[Saved data entries]
════════════════════
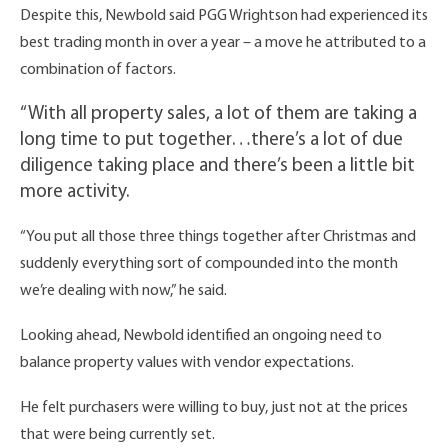
Despite this, Newbold said PGG Wrightson had experienced its
best trading month in over a year – a move he attributed to a
combination of factors.
“With all property sales, a lot of them are taking a
long time to put together…there’s a lot of due
diligence taking place and there’s been a little bit
more activity.
“You put all those three things together after Christmas and
suddenly everything sort of compounded into the month
we’re dealing with now,” he said.
Looking ahead, Newbold identified an ongoing need to
balance property values with vendor expectations.
He felt purchasers were willing to buy, just not at the prices
that were being currently set.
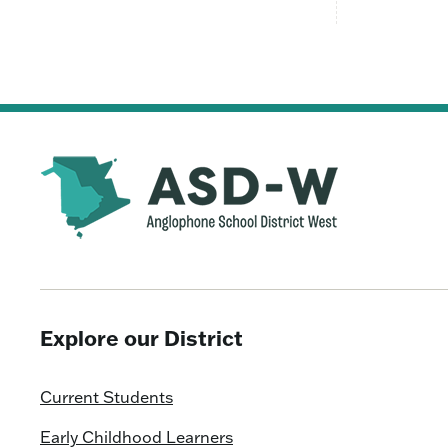
Explore our District
Current Students
Early Childhood Learners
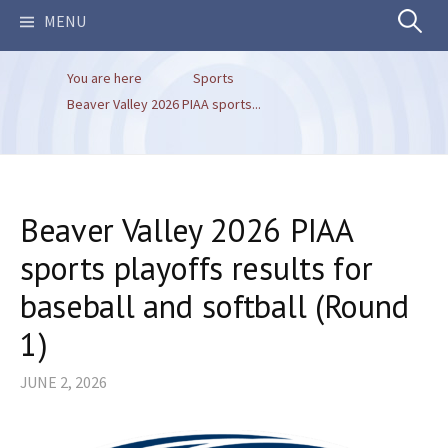
Search
MENU
You are here
Sports
for:
Beaver Valley 2026 PIAA sports...
Beaver Valley 2026 PIAA
sports playoffs results for
baseball and softball (Round
1)
JUNE 2, 2026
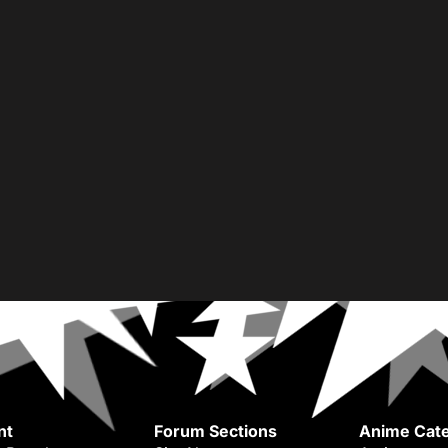
nt
Forum Sections
Anime Cate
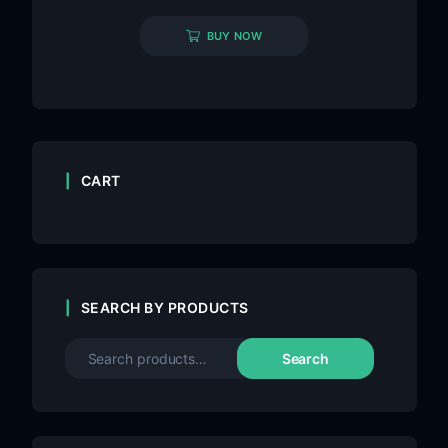
BUY NOW
CART
SEARCH BY PRODUCTS
Search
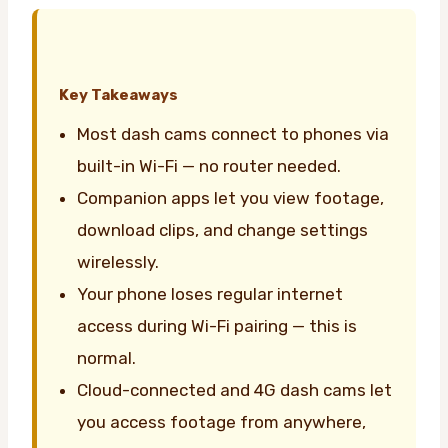
Key Takeaways
Most dash cams connect to phones via
built-in Wi-Fi — no router needed.
Companion apps let you view footage,
download clips, and change settings
wirelessly.
Your phone loses regular internet
access during Wi-Fi pairing — this is
normal.
Cloud-connected and 4G dash cams let
you access footage from anywhere,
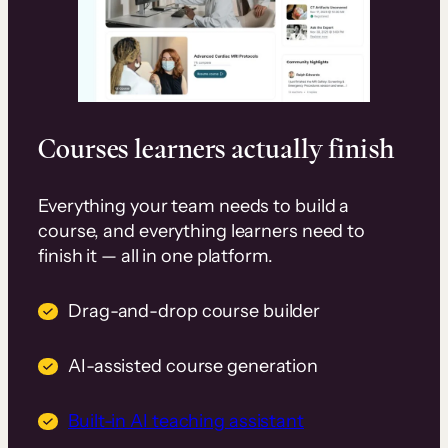
Courses learners actually finish
Everything your team needs to build a
course, and everything learners need to
finish it — all in one platform.
Drag-and-drop course builder
AI-assisted course generation
Built-in AI teaching assistant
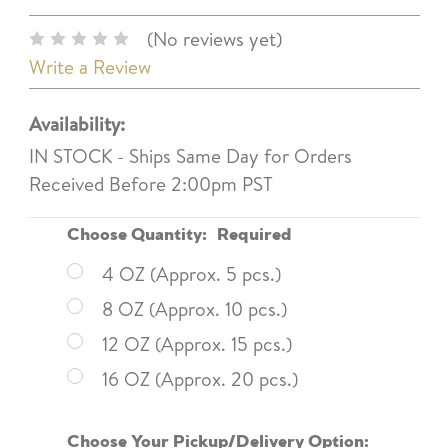
(No reviews yet)
Write a Review
Availability:
IN STOCK - Ships Same Day for Orders
Received Before 2:00pm PST
Choose Quantity:
Required
4 OZ (Approx. 5 pcs.)
8 OZ (Approx. 10 pcs.)
12 OZ (Approx. 15 pcs.)
16 OZ (Approx. 20 pcs.)
Choose Your Pickup/Delivery Option:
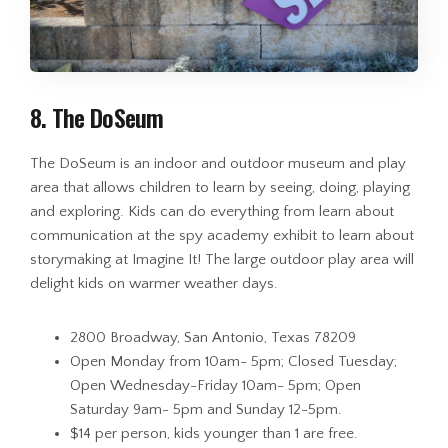
8. The DoSeum
The DoSeum is an indoor and outdoor museum and play
area that allows children to learn by seeing, doing, playing
and exploring. Kids can do everything from learn about
communication at the spy academy exhibit to learn about
storymaking at Imagine It! The large outdoor play area will
delight kids on warmer weather days.
2800 Broadway, San Antonio, Texas 78209
Open Monday from 10am- 5pm; Closed Tuesday;
Open Wednesday-Friday 10am- 5pm; Open
Saturday 9am- 5pm and Sunday 12-5pm.
$14 per person, kids younger than 1 are free.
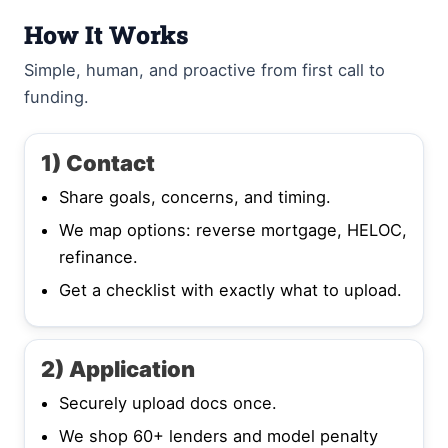
How It Works
Simple, human, and proactive from first call to
funding.
1) Contact
Share goals, concerns, and timing.
We map options: reverse mortgage, HELOC,
refinance.
Get a checklist with exactly what to upload.
2) Application
Securely upload docs once.
We shop 60+ lenders and model penalty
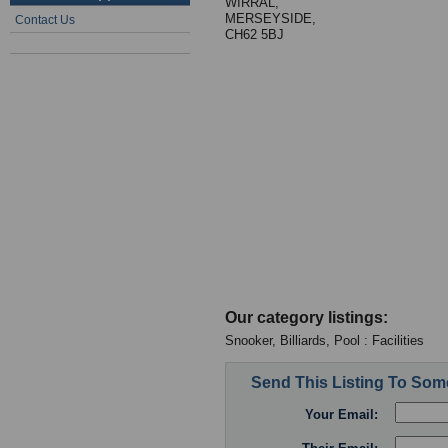
WIRRAL,
MERSEYSIDE,
Contact Us
CH62 5BJ
Our category listings:
Snooker, Billiards, Pool : Facilities
Send This Listing To So
Your Email:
════════════════════
*What you should do:* Copy word for word the span of the records above that begins at the line with "suddenly everything sort" and ends at the line with "Built-in AI teaching assistant", including those two lines but not the pictures.

*Reply:*
suddenly everything sort of compounded into the month
we’re dealing with now,” he said.
Looking ahead, Newbold identified an ongoing need to
balance property values with vendor expectations.
He felt purchasers were willing to buy, just not at the prices
that were being currently set.
Explore our District
Current Students
Early Childhood Learners
Search
MENU
You are here
Sports
for:
Beaver Valley 2026 PIAA sports...
Beaver Valley 2026 PIAA
sports playoffs results for
baseball and softball (Round
1)
JUNE 2, 2026
nt
Forum Sections
Anime Cate
BUY NOW
CART
SEARCH BY PRODUCTS
Search
Key Takeaways
Most dash cams connect to phones via
built-in Wi-Fi — no router needed.
Companion apps let you view footage,
download clips, and change settings
wirelessly.
Your phone loses regular internet
access during Wi-Fi pairing — this is
normal.
Cloud-connected and 4G dash cams let
you access footage from anywhere,
Courses learners actually finish
Everything your team needs to build a
course, and everything learners need to
finish it — all in one platform.
Drag-and-drop course builder
AI-assisted course generation
Built-in AI teaching assistant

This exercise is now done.